DIRECTIONS FOR THIS TASK:
The required output is all lines below that contain the word "param".

MATERIAL PROVIDED:
+--
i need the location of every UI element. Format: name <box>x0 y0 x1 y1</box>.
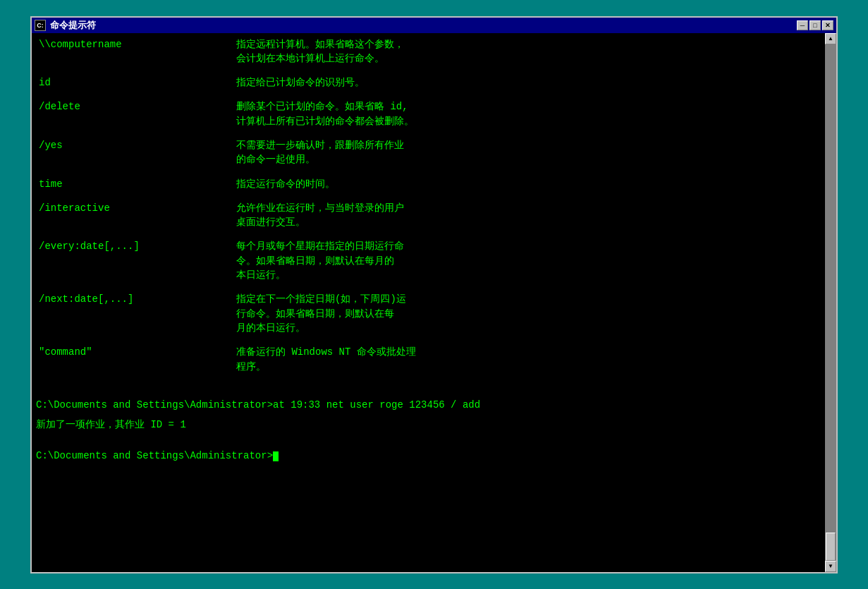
blank-row <box>36 231 821 238</box>
window-icon: C: <box>35 20 46 31</box>
title-bar-buttons: ─ □ ✕ <box>797 20 833 30</box>
table-row: /interactive 允许作业在运行时，与当时登录的用户桌面进行交互。 <box>36 200 821 231</box>
desc-cell: 准备运行的 Windows NT 命令或批处理程序。 <box>233 344 821 375</box>
desc-cell: 每个月或每个星期在指定的日期运行命令。如果省略日期，则默认在每月的本日运行。 <box>233 238 821 284</box>
table-row: \\computername 指定远程计算机。如果省略这个参数，会计划在本地计算… <box>36 36 821 68</box>
desc-cell: 指定在下一个指定日期(如，下周四)运行命令。如果省略日期，则默认在每月的本日运行… <box>233 291 821 336</box>
param-cell: /yes <box>36 137 233 169</box>
param-cell: \\computername <box>36 36 233 68</box>
table-row: time 指定运行命令的时间。 <box>36 176 821 193</box>
blank-row <box>36 284 821 291</box>
terminal-content[interactable]: \\computername 指定远程计算机。如果省略这个参数，会计划在本地计算… <box>32 33 825 572</box>
desc-cell: 指定给已计划命令的识别号。 <box>233 74 821 91</box>
close-button[interactable]: ✕ <box>822 20 833 30</box>
param-cell: /next:date[,...] <box>36 291 233 336</box>
command-table: \\computername 指定远程计算机。如果省略这个参数，会计划在本地计算… <box>36 36 821 375</box>
table-row: /next:date[,...] 指定在下一个指定日期(如，下周四)运行命令。如… <box>36 291 821 336</box>
scroll-down-button[interactable]: ▼ <box>825 561 836 572</box>
desc-cell: 指定远程计算机。如果省略这个参数，会计划在本地计算机上运行命令。 <box>233 36 821 68</box>
terminal-container: \\computername 指定远程计算机。如果省略这个参数，会计划在本地计算… <box>32 33 836 572</box>
current-prompt: C:\Documents and Settings\Administrator> <box>36 449 821 463</box>
desc-cell: 删除某个已计划的命令。如果省略 id,计算机上所有已计划的命令都会被删除。 <box>233 98 821 130</box>
response-text: 新加了一项作业，其作业 ID = 1 <box>36 419 186 430</box>
cursor <box>273 451 279 461</box>
command-line: C:\Documents and Settings\Administrator>… <box>36 398 821 412</box>
scroll-thumb[interactable] <box>826 533 836 561</box>
spacer <box>36 375 821 392</box>
blank-row <box>36 130 821 137</box>
desc-cell: 允许作业在运行时，与当时登录的用户桌面进行交互。 <box>233 200 821 231</box>
maximize-button[interactable]: □ <box>809 20 821 30</box>
scroll-up-button[interactable]: ▲ <box>825 33 836 44</box>
table-row: /yes 不需要进一步确认时，跟删除所有作业的命令一起使用。 <box>36 137 821 169</box>
param-cell: "command" <box>36 344 233 375</box>
blank-row <box>36 169 821 176</box>
spacer2 <box>36 432 821 443</box>
param-cell: id <box>36 74 233 91</box>
desc-cell: 不需要进一步确认时，跟删除所有作业的命令一起使用。 <box>233 137 821 169</box>
blank-row <box>36 91 821 98</box>
table-row: id 指定给已计划命令的识别号。 <box>36 74 821 91</box>
prompt-text: C:\Documents and Settings\Administrator> <box>36 450 273 461</box>
param-cell: /delete <box>36 98 233 130</box>
desc-cell: 指定运行命令的时间。 <box>233 176 821 193</box>
param-cell: /interactive <box>36 200 233 231</box>
blank-row <box>36 67 821 74</box>
table-row: /every:date[,...] 每个月或每个星期在指定的日期运行命令。如果省… <box>36 238 821 284</box>
param-cell: /every:date[,...] <box>36 238 233 284</box>
table-row: /delete 删除某个已计划的命令。如果省略 id,计算机上所有已计划的命令都… <box>36 98 821 130</box>
minimize-button[interactable]: ─ <box>797 20 808 30</box>
table-row: "command" 准备运行的 Windows NT 命令或批处理程序。 <box>36 344 821 375</box>
scrollbar[interactable]: ▲ ▼ <box>825 33 836 572</box>
title-bar-text: C: 命令提示符 <box>35 19 96 32</box>
param-cell: time <box>36 176 233 193</box>
command-text: C:\Documents and Settings\Administrator>… <box>36 399 480 411</box>
title-bar: C: 命令提示符 ─ □ ✕ <box>32 18 836 33</box>
response-line: 新加了一项作业，其作业 ID = 1 <box>36 418 821 432</box>
blank-row <box>36 193 821 200</box>
window-title: 命令提示符 <box>50 19 96 32</box>
scroll-track[interactable] <box>825 44 836 561</box>
blank-row <box>36 336 821 344</box>
cmd-window: C: 命令提示符 ─ □ ✕ \\computername 指定远程计算机。如果… <box>30 16 838 573</box>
+--
WORKED SOLUTION:
param-cell: /yes <box>36 137 233 169</box>
param-cell: \\computername <box>36 36 233 68</box>
param-cell: /next:date[,...] <box>36 291 233 336</box>
param-cell: "command" <box>36 344 233 375</box>
param-cell: id <box>36 74 233 91</box>
param-cell: /delete <box>36 98 233 130</box>
param-cell: /interactive <box>36 200 233 231</box>
param-cell: /every:date[,...] <box>36 238 233 284</box>
param-cell: time <box>36 176 233 193</box>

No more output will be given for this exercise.